- _Problem to work on_
Copy every line of the records below where the word "this" occurs.

- _Entries supplied_

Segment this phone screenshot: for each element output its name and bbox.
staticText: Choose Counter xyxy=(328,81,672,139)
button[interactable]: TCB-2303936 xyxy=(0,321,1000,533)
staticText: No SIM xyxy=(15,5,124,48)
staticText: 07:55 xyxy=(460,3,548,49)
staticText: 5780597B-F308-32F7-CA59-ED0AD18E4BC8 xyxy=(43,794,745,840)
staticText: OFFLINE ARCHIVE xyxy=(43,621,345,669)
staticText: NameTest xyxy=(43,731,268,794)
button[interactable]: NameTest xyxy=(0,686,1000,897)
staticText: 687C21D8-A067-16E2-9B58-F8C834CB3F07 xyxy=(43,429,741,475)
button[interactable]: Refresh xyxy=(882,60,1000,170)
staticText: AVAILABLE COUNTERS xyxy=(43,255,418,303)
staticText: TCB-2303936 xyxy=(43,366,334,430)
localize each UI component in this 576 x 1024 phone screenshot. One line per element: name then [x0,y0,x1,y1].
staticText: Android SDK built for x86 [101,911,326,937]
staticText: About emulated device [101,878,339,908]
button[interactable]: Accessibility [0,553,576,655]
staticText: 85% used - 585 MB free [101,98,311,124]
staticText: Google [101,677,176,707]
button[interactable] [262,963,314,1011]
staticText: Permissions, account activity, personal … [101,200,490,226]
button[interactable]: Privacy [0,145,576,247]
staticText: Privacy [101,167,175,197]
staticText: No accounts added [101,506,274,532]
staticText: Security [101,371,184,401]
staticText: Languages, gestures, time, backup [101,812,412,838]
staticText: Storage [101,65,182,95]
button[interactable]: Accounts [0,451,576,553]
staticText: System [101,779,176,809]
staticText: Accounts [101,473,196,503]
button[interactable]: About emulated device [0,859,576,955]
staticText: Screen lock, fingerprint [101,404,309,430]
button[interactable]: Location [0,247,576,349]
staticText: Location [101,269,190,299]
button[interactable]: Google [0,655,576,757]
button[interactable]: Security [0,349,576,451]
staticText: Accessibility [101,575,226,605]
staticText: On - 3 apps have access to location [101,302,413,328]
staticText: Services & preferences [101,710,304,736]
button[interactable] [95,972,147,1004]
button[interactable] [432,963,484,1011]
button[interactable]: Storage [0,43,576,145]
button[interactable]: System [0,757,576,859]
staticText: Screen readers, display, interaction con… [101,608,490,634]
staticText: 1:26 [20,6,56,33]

- _Response area_
Segment this phone screenshot: for each element output its name and bbox.
localize each UI component in this 576 x 1024 phone screenshot. One line per element: name then [x0,y0,x1,y1].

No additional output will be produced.